WASHINGTON : Des policiers traumatisés par l'assaut sur le Capitole témoignent mardi devant des élus du Congrès à l'ouverture des travaux d'une commission d'enquête qui suscite de vives controverses à Washington.
Quatre agents se succéderont à partir de 09H30 (13H30 GMT) dans l'imposant bâtiment néoclassique qu'ils ont tenté de défendre le 6 janvier contre des centaines de partisans de Donald Trump venus perturber la certification de la victoire de Joe Biden à l'élection présidentielle.
Membres de la police du Capitole ou de Washington, ils ne feront probablement pas de révélations mais témoigneront de la violence physique et verbale de l'attaque, qui a profondément choqué l'Amérique et le monde.

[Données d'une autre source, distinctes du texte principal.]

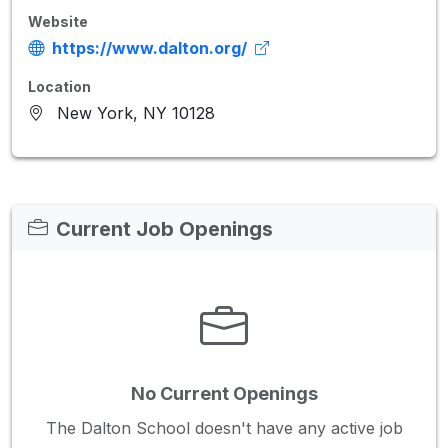
Website
https://www.dalton.org/
Location
New York, NY 10128
Current Job Openings
No Current Openings
The Dalton School doesn't have any active job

L'un d'eux, Michael Fanone, a subi un arrêt cardiaque et un traumatisme crânien lors de l'assaut, qu'il a décrit depuis comme "le corps-à-corps le plus brutal, le plus sauvage" de sa vie. Un autre, Aquilino Gonell, un ancien militaire, a été roué de coups avec le mât d'un drapeau.
Ces témoignages sont d'autant plus "importants que certains essaient aujourd'hui de réviser l'histoire et de présenter le 6 janvier comme une simple visite de touristes", a déclaré lundi sur CNN l'élu démocrate Adam Schiff, qui siège au sein de cette commission d'enquête.

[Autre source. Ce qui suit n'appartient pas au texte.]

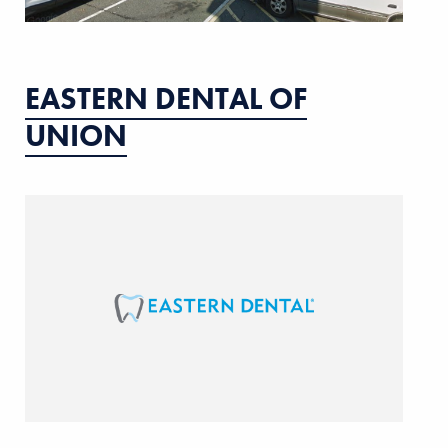
EASTERN DENTAL OF
UNION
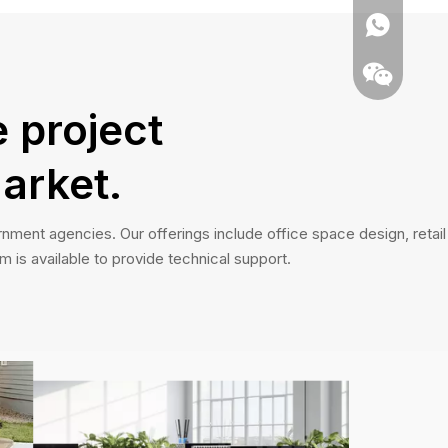
 project
arket.
nment agencies. Our offerings include office space design, retail
m is available to provide technical support.
Whatsapp
Wechat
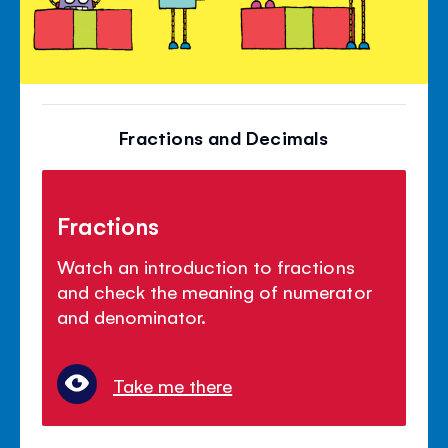
Fractions and Decimals
Fractions
Watch an introduction to fractions
and check the meaning of numerator
and denominator.
Take me there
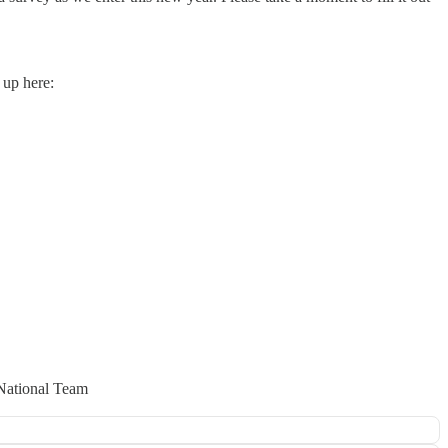
 up here:
National Team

"Leur audition n'est que le début" d'investigations au long cours, pour lesquelles "nous ne nous interdirons rien", a écrit dans une tribune publiée par le Washington Post son confrère Bennie Thompson, qui dirigera les travaux. "Nous ferons tout ce qui est nécessaire pour comprendre ce qui s'est passé, pourquoi et comment", a-t-il relevé.
550 arrestations
La commission, qui aura le pouvoir de réclamer des documents et de convoquer des témoins, a fait l'objet d'un bras de fer politique qui pèse sur sa crédibilité.

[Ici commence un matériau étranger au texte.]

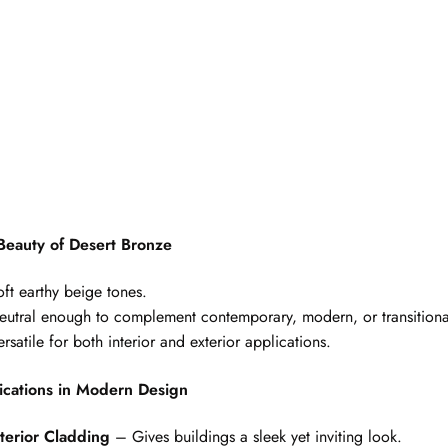
Beauty of Desert Bronze
oft earthy beige tones.
eutral enough to complement contemporary, modern, or transitiona
rsatile for both interior and exterior applications.
ications in Modern Design
terior Cladding
– Gives buildings a sleek yet inviting look.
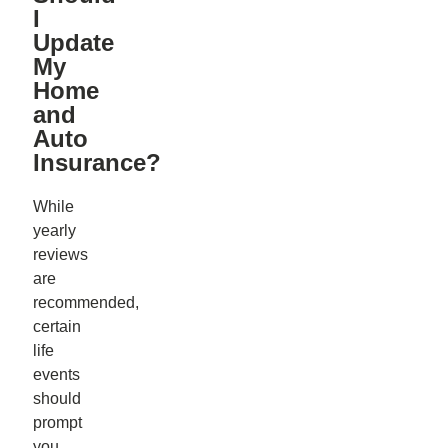
I
Update
My
Home
and
Auto
Insurance?
While
yearly
reviews
are
recommended,
certain
life
events
should
prompt
you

En janvier, les responsables des deux partis avaient pourtant tous condamné l'attaque sur le Capitole, le leader républicain à la Chambre Kevin McCarthy allant jusqu'à évoquer la part de "responsabilité" de Donald Trump, qui avait harangué la foule avec ses allégations infondées de "fraudes électorales" quelques instants plus tôt.
Mais l'ancien président, toujours très populaire au sein d'une partie de la population, a vite réaffirmé son emprise sur le parti, ce qui lui a permis d'être acquitté en février à l'issue d'un procès au Congrès pour "incitation à l'insurrection".
Son refus de toute remise en question a ensuite poussé les républicains, qui disposent d'une minorité de blocage au Sénat, à torpiller la création d'une commission d'enquête indépendante composée d'experts nommés par les deux partis, comme celle mise en place après les attentats du 11-Septembre.
Les enquêtes judiciaires en cours --plus de 550 personnes ont été arrêtées-- et les auditions déjà menées au Congrès pour comprendre les manquements des services de renseignement, de police ou de l'armée, suffisent amplement, avaient-ils justifié.
«Puéril»
Après ce revers, les démocrates ont avancé seuls, avec la présidente de la Chambre Nancy Pelosi à la manoeuvre. Le 24 juin, elle a annoncé la création d'une "commission spéciale" composée d'élus et dit espérer que Kevin McCarthy nomme "des gens responsables" pour en faire partie.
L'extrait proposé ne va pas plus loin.